Posts by timhowes@mastodon.social
 (DIR) Post #ASTnwLerLtUTtyNzNI by timhowes@mastodon.social
       2023-02-08T19:47:09Z
       
       0 likes, 0 repeats
       
       @tek @keifer  The “security key” version is just for FIDO2/U2F authentication. The Yubikey 5 has additional functionality like OTP, PGP, and smart card protocols.
       
 (DIR) Post #ASTouLXMvjrEtzUXAG by timhowes@mastodon.social
       2023-02-08T19:57:00Z
       
       0 likes, 0 repeats
       
       @tek @keifer Yes, that’s exactly what it’s good for. You can use it as a strong second factor for 2FA. Either insert in your laptop and tap the button or use NFC for your phone.

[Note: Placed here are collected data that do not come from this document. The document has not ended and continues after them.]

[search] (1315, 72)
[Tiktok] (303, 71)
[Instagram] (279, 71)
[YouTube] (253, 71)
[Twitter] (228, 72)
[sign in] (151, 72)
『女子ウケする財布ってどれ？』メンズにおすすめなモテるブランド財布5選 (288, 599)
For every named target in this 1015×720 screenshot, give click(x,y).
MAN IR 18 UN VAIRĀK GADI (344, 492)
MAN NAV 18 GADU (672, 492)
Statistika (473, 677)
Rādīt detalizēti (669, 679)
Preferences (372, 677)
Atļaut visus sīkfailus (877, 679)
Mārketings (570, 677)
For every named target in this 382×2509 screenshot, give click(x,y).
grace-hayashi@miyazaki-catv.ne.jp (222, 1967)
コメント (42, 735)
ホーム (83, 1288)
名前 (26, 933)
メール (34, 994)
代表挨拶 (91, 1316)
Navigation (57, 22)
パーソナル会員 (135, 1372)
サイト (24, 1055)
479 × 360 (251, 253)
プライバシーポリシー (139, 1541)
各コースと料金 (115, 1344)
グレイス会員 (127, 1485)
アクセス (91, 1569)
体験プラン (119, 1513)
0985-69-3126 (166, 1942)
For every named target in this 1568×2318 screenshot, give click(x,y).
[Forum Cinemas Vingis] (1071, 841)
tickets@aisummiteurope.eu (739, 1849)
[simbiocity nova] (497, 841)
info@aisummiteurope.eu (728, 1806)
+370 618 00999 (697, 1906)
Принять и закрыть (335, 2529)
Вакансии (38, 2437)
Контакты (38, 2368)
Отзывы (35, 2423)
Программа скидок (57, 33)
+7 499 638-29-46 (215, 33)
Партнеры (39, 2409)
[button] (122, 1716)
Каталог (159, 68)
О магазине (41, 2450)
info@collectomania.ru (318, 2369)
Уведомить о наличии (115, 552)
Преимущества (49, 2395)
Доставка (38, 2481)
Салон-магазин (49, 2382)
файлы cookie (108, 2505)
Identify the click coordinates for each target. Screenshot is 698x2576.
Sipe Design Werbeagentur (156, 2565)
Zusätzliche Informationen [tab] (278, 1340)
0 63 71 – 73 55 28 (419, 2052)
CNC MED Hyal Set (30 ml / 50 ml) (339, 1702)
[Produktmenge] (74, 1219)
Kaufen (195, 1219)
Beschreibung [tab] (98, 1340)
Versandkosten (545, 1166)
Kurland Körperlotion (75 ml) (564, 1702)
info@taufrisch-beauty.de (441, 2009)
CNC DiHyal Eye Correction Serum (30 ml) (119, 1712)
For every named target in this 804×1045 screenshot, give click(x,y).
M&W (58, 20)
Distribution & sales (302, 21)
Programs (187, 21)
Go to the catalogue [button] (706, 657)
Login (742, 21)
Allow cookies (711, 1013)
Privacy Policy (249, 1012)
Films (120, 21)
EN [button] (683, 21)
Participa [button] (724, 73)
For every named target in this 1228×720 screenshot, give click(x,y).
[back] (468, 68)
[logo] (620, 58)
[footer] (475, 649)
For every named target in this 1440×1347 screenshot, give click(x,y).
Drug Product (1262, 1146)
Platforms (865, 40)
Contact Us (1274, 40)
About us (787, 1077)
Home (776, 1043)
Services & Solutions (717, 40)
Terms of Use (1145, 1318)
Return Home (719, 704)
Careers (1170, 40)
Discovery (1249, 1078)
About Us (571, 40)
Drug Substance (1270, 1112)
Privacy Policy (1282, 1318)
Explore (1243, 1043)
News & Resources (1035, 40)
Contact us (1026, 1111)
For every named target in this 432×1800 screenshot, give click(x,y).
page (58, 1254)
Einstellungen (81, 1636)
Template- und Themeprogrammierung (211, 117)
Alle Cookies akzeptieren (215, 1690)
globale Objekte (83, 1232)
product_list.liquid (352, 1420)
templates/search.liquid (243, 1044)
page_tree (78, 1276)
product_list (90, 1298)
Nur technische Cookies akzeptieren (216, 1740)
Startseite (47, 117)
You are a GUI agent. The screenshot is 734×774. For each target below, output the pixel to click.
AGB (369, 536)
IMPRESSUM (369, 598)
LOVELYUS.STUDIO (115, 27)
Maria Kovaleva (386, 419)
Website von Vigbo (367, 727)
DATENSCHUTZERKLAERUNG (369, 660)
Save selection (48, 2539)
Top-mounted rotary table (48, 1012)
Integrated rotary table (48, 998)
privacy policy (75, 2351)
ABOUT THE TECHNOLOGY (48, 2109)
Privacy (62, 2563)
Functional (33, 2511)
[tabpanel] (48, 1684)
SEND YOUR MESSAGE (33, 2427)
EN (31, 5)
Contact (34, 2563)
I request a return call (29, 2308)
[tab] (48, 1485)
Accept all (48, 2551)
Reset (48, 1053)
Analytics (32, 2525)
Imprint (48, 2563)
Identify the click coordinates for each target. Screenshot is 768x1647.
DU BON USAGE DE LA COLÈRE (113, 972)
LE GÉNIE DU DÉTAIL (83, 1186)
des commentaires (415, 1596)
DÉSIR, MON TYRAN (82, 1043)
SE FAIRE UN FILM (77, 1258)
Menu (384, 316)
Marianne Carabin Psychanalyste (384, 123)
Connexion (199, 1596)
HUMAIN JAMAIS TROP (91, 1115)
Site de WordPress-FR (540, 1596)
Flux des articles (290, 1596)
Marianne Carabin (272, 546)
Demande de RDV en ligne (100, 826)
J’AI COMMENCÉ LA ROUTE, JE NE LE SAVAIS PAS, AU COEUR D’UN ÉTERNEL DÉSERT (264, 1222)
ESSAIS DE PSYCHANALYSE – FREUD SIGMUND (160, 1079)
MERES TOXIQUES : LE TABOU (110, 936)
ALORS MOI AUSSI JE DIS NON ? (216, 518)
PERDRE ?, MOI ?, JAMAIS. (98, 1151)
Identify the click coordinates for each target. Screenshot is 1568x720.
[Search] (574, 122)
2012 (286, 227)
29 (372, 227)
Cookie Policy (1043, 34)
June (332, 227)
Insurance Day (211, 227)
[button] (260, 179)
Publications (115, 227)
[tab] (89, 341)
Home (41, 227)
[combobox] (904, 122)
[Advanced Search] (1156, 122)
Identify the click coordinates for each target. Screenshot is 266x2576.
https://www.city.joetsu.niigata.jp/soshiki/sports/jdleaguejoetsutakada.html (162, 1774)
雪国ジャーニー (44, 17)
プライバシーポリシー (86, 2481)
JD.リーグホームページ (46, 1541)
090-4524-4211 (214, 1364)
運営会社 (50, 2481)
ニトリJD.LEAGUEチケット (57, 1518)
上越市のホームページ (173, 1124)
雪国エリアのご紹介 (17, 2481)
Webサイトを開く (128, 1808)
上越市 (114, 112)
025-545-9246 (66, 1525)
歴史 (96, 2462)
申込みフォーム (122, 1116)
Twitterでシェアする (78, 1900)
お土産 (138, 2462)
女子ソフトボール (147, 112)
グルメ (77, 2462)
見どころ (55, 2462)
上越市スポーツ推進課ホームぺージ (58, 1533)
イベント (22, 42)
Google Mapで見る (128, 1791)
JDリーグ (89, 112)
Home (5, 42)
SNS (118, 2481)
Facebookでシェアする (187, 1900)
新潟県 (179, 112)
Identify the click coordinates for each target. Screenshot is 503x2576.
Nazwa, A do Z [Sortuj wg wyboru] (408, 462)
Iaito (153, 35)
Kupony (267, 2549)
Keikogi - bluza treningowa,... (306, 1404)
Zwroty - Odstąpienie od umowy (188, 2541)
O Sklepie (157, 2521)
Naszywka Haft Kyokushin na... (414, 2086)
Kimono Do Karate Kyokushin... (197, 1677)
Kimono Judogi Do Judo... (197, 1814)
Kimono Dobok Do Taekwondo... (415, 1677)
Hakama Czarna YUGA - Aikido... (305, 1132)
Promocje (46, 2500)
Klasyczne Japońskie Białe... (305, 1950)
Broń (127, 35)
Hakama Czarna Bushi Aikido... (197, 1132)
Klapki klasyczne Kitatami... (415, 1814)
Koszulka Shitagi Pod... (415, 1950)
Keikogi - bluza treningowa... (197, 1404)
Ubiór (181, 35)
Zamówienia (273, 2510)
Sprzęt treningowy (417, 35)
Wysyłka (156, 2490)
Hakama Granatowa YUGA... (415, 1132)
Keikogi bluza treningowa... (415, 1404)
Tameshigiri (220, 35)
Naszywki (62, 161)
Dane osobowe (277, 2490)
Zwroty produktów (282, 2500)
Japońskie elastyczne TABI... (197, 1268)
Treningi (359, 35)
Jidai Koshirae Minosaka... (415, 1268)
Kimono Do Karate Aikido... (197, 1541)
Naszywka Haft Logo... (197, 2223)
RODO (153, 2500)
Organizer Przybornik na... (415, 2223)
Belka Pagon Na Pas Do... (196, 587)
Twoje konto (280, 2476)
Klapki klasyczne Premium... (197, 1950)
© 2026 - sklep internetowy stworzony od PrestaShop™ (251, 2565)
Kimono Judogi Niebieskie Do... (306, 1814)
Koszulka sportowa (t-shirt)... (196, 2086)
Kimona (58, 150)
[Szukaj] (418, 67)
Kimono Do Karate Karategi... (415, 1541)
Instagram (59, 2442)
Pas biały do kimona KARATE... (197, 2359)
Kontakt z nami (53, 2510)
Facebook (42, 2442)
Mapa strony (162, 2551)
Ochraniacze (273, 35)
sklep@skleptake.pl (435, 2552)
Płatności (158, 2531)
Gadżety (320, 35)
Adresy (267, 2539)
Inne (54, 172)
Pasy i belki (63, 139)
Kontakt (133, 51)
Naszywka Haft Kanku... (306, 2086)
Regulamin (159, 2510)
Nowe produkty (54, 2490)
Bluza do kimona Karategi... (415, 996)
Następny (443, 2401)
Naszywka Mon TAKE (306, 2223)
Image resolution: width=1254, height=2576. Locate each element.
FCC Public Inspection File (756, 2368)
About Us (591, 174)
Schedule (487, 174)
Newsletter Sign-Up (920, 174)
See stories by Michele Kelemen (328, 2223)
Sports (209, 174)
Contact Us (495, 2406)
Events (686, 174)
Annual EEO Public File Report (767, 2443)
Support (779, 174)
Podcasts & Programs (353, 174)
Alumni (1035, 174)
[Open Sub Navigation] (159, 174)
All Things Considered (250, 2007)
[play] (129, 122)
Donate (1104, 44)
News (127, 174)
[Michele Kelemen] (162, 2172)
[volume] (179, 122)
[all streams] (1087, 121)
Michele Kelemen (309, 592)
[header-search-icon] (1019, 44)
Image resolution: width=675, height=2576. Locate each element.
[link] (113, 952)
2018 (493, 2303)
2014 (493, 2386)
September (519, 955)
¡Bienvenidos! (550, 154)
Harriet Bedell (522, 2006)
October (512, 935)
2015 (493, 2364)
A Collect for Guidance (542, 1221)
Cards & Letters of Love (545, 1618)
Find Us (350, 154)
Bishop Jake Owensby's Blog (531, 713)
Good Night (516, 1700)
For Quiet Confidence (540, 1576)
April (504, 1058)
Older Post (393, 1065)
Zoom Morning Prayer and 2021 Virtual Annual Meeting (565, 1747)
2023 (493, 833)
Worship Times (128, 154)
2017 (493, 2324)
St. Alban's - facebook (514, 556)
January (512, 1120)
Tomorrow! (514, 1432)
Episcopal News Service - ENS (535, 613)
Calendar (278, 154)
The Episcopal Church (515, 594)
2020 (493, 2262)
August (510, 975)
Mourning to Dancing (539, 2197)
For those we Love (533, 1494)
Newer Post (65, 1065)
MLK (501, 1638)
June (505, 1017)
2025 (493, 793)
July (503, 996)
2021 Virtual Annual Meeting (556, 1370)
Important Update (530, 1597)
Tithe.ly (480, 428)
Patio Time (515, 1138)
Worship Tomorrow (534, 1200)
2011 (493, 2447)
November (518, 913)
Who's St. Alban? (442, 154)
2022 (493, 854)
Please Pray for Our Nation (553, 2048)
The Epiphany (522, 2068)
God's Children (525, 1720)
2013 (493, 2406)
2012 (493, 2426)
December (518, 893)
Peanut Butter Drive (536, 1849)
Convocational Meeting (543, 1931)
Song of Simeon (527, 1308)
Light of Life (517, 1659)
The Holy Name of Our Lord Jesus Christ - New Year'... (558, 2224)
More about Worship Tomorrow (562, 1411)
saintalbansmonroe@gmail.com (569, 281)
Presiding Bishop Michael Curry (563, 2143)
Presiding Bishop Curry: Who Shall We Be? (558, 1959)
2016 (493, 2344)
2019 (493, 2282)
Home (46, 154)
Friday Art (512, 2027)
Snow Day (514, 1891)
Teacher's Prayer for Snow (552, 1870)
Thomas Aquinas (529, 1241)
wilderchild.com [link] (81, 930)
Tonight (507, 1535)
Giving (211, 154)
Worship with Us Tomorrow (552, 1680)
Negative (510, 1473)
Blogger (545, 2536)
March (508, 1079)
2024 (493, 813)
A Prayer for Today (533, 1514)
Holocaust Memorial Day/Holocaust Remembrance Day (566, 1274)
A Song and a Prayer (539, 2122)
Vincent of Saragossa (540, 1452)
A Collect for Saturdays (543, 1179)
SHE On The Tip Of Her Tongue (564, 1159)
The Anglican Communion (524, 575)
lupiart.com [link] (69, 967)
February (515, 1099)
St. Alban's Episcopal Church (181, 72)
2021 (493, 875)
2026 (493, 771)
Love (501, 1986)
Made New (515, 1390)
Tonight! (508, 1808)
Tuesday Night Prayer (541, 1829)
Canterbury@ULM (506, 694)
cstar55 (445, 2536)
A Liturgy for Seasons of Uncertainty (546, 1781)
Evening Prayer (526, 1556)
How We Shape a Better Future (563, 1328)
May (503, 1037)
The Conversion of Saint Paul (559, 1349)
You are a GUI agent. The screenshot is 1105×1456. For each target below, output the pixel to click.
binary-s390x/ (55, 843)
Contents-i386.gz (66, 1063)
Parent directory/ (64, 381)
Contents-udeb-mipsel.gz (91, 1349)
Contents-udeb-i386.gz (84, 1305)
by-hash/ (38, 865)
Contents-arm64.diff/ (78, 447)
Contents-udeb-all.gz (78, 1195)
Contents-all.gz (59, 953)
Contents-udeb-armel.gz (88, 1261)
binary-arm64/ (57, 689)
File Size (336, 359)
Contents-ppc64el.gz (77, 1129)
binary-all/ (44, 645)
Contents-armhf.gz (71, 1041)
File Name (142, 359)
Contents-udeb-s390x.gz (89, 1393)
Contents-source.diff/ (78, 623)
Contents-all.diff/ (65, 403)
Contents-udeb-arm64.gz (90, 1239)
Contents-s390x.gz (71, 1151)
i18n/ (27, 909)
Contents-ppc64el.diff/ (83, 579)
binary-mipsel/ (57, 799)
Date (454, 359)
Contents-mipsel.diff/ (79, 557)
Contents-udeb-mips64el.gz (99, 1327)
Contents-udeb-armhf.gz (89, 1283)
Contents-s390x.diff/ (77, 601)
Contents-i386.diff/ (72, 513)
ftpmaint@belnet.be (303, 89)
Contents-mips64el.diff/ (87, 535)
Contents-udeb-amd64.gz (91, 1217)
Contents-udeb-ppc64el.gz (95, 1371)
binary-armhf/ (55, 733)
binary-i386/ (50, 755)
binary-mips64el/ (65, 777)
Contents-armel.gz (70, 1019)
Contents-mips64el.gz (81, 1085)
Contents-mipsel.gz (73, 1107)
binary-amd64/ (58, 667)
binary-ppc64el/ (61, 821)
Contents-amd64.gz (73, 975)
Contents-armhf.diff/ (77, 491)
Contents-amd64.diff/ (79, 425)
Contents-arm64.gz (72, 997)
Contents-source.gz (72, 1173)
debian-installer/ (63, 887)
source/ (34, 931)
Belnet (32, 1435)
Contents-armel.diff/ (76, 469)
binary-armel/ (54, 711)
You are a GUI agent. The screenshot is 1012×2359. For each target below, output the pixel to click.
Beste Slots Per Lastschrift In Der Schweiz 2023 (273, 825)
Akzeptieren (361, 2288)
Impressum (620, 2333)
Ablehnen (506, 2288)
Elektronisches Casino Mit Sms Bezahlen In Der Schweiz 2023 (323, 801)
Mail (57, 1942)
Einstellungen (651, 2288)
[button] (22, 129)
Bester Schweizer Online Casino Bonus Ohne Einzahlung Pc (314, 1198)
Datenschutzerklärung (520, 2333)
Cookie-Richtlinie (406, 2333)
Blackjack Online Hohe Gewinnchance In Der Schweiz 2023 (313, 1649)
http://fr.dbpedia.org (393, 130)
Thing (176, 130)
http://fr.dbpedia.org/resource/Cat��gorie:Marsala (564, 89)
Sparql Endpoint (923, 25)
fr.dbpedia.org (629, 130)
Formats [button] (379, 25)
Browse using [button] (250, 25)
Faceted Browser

Some websites may have a fully “passwordless” login flow where you insert the key and use a PIN or biometrics to activate the key and log in.
       
 (DIR) Post #ASTph9AdhJfkjm86qm by timhowes@mastodon.social
       2023-02-08T20:07:23Z
       
       0 likes, 0 repeats
       
       @keifer @tek Unfortunately, the recent LastPass compromise involved direct access to the encrypted vaults in cloud storage, bypassing web-based login and 2FA. So, those compromised vaults are really only protected by the strength of the master password.
       
 (DIR) Post #ASTrhdpbtwLVjqeoEq by timhowes@mastodon.social
       2023-02-08T20:16:33Z
       
       0 likes, 0 repeats
       
       @keifer @tek With 2FA on, you ensure that, even if someone gets access to your password, they won’t be able to log in to the LastPass website and get access to your vault. But if they’ve already obtained the vault file directly from LastPass’s internal storage, then they only need the password to decrypt it.